Ça n’était pas le but de votre démarche. « À l’astreinte du temps long de la recherche, nous avons préféré ici le temps de l’urgence politique » écrivez-vous. Pour en rendre compte, vous mobilisez une pluralité de récits. Le terme est d’ailleurs omniprésent. Pourquoi ? Et qu’entendez-vous par récit ?
« On ne voulait pas se laisser voler ce que nous avions vécu. Il y avait nécessité de faire un contre-récit. [Helène Stevens] »
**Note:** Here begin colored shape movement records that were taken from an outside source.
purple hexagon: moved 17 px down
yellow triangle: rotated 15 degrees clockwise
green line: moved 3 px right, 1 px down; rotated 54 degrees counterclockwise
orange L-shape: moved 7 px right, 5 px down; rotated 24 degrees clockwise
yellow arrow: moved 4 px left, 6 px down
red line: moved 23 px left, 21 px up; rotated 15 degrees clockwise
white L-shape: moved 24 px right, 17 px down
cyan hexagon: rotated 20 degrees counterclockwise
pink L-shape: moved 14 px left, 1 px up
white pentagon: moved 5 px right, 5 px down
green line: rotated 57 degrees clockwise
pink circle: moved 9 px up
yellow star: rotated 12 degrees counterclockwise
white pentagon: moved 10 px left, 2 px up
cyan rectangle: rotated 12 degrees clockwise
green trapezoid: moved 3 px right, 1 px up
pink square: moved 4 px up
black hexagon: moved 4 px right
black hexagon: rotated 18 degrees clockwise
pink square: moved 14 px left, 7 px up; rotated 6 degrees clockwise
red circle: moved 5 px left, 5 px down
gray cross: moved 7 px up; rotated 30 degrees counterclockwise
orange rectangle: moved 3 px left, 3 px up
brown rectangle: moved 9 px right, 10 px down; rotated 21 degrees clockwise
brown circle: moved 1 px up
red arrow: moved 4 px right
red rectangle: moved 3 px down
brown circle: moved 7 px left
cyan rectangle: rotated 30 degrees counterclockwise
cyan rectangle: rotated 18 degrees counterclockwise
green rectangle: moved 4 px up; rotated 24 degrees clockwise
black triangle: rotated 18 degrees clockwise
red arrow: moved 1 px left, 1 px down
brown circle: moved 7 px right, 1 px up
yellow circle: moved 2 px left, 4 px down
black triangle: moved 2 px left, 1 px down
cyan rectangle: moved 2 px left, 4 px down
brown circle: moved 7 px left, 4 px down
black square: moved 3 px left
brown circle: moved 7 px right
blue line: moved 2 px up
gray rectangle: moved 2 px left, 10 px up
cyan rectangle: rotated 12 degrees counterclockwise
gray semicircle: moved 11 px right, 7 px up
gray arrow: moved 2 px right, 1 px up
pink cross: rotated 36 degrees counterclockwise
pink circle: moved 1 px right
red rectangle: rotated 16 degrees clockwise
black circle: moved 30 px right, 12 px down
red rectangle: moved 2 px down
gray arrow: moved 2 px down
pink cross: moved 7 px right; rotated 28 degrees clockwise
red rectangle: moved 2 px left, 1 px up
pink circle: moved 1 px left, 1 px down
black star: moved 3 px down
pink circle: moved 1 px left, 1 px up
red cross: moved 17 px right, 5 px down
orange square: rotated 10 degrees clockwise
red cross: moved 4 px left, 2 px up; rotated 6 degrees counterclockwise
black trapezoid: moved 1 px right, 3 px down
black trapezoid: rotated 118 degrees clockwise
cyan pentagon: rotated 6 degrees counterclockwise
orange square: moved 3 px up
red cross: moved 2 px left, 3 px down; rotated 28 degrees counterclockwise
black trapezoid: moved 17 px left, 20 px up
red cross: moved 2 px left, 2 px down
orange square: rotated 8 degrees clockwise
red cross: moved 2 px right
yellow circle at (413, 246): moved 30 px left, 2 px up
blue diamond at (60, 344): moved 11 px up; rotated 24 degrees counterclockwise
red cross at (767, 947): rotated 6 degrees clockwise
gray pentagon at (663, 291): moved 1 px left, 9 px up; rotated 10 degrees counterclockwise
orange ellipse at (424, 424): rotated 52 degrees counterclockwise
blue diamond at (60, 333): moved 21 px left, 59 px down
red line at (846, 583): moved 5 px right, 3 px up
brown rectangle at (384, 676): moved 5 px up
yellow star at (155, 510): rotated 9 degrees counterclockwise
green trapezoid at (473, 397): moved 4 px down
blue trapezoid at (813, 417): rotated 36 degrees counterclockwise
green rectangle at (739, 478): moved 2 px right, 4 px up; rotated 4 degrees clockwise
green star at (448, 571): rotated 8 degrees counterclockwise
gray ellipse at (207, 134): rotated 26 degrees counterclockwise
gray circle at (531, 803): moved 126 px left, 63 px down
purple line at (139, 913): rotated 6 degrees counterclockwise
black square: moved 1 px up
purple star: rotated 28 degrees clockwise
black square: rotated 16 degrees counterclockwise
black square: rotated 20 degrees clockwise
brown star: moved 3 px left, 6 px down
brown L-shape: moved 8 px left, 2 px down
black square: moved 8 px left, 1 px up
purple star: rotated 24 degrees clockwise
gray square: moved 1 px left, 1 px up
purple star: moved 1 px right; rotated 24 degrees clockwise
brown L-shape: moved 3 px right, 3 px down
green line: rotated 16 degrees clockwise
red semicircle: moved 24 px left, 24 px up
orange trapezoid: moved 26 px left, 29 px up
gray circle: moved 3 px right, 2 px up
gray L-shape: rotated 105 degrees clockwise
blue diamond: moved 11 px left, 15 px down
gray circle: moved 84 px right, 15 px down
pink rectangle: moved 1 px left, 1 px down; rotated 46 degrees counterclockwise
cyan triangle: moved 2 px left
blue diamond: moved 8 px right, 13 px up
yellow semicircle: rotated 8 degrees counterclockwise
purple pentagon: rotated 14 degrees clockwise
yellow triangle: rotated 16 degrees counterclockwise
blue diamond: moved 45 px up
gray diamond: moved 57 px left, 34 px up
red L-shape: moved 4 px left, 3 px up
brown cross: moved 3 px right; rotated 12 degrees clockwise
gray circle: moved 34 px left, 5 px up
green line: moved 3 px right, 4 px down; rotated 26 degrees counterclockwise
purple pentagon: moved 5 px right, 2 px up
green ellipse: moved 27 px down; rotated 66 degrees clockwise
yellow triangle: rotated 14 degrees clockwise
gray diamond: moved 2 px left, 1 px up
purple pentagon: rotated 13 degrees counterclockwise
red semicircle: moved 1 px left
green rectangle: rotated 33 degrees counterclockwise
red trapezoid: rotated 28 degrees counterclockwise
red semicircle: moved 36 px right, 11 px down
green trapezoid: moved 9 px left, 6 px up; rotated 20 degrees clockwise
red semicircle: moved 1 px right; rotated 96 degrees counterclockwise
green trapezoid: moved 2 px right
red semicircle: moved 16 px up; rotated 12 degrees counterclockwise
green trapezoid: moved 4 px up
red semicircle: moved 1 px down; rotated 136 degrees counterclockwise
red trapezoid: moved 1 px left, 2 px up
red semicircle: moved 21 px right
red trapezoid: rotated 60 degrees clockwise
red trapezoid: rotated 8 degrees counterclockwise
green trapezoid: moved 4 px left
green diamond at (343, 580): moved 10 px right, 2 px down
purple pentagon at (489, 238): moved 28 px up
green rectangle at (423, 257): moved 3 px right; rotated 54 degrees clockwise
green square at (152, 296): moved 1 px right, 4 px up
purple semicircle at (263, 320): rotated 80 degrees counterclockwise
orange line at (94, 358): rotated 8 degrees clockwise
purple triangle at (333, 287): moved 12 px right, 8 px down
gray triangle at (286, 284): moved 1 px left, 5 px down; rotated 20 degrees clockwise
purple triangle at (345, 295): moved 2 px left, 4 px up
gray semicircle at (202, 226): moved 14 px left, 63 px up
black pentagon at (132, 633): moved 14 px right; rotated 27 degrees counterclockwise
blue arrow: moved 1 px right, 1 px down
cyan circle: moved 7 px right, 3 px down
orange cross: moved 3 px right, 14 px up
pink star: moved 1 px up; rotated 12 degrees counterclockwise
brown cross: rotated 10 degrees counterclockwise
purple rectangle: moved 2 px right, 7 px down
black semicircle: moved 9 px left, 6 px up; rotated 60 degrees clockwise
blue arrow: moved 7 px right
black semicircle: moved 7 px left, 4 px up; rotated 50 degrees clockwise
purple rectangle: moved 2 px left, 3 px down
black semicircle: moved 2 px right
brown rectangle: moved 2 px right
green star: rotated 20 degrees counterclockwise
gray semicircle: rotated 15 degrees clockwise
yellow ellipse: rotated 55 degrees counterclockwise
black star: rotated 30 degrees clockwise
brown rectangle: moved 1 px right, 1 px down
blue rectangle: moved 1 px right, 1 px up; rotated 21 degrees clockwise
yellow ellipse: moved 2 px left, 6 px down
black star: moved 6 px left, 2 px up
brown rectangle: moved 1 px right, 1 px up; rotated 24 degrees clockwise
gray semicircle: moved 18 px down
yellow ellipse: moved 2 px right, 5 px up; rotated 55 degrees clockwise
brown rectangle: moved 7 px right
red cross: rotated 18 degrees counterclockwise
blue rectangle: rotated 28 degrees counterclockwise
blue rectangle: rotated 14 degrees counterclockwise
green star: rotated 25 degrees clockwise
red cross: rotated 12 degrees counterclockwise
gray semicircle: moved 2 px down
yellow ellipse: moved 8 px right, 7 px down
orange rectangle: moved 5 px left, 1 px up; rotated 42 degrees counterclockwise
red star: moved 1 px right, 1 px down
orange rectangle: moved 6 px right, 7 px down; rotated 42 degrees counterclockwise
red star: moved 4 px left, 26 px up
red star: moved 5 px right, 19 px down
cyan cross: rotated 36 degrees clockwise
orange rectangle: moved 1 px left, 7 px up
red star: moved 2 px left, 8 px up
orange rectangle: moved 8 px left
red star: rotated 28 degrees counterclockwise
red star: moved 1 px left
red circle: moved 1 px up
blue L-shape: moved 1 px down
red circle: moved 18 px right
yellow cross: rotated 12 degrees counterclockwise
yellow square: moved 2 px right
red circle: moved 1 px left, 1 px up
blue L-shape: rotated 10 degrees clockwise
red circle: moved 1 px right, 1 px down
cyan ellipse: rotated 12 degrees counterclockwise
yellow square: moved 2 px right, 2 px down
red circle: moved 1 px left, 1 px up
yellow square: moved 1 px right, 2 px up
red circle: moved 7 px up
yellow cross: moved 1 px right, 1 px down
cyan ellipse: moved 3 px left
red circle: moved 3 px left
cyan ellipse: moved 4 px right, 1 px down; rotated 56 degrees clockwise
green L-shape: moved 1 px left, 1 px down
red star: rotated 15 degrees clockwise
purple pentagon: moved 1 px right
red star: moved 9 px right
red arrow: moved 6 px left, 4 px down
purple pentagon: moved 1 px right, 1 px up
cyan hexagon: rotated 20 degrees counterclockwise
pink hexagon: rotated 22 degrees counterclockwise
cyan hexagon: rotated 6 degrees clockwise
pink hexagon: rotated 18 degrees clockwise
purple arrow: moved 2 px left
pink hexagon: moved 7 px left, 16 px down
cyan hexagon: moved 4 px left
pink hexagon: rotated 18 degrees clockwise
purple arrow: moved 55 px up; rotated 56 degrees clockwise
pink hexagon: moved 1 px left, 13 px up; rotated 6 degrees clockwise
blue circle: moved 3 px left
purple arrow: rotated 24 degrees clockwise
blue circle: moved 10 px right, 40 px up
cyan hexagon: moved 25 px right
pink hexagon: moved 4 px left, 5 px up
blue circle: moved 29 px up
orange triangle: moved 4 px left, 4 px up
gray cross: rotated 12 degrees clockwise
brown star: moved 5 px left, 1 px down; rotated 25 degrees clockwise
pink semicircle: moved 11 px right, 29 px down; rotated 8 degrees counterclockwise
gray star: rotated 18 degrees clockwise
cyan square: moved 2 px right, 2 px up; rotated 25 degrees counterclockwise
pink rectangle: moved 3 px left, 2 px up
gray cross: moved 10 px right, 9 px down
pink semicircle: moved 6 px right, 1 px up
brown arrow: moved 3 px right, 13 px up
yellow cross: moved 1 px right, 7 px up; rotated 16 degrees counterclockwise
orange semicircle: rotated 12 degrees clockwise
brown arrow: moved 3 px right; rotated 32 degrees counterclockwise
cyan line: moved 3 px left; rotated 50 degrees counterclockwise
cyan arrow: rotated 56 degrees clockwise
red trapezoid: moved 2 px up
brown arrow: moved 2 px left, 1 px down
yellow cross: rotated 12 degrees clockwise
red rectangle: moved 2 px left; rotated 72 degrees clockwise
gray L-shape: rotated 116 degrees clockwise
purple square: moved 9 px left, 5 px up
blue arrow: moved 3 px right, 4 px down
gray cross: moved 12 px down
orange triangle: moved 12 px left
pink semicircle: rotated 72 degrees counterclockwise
Hélène Stevens : Au lendemain de Sainte-Soline, raconter ce qui s’est passé est apparu comme une nécessité. Le récit, c’est d’abord ici raconter, et se raconter, à plusieurs, ce qu’on a vécu. Les membres du collectif du Loriot étaient présents à Sainte-Soline et, dès le lendemain, on s’est retrouvés avec 25 étudiants qui y étaient également, qu’on connaissait par le biais des mobilisations contre la réforme des retraites, pour échanger sur ce qu’on avait vécu. On ressentait la nécessité de dire ce qu’on avait éprouvé, parce qu’on était passé par des états émotionnels très contrastés : des moments très galvanisants et des moments de sidération, de peur, d’effroi face à un déchaînement de violence. Très rapidement, il a été question d’une autre forme de violence, celle provenant des médias dominants, de ce qui était dit immédiatement de cette manifestation, leur focalisation sur deux heures de violence. On ne voulait pas se laisser voler ce que nous avions vécu, qui ne correspondait pas avec ce que les médias en disaient à ce moment-là. Il y avait donc nécessité de faire un contre-récit. On s’y est attelé avec nos méthodes sociologiques. On a des outils pour raconter et faire raconter. On s’est appuyé sur une démarche de sociologie compréhensive et une sociologie de la socialisation — d’où des récits de vie et des entretiens biographiques avec des jeunes —, pour comprendre les dispositions sociales, genrées, politiques, militantes qui les ont conduits à se rendre à Sainte-Soline. Il s’agissait de comprendre leurs parcours, leurs nuances, leurs tiraillements parfois et voir comment l’avenir pouvait être imaginé à la suite de ça. En ce sens, Sainte-Soline est non seulement un événement politique, mais également un événement biographique qui pourrait infléchir des trajectoires, d’une façon ou d’une autre.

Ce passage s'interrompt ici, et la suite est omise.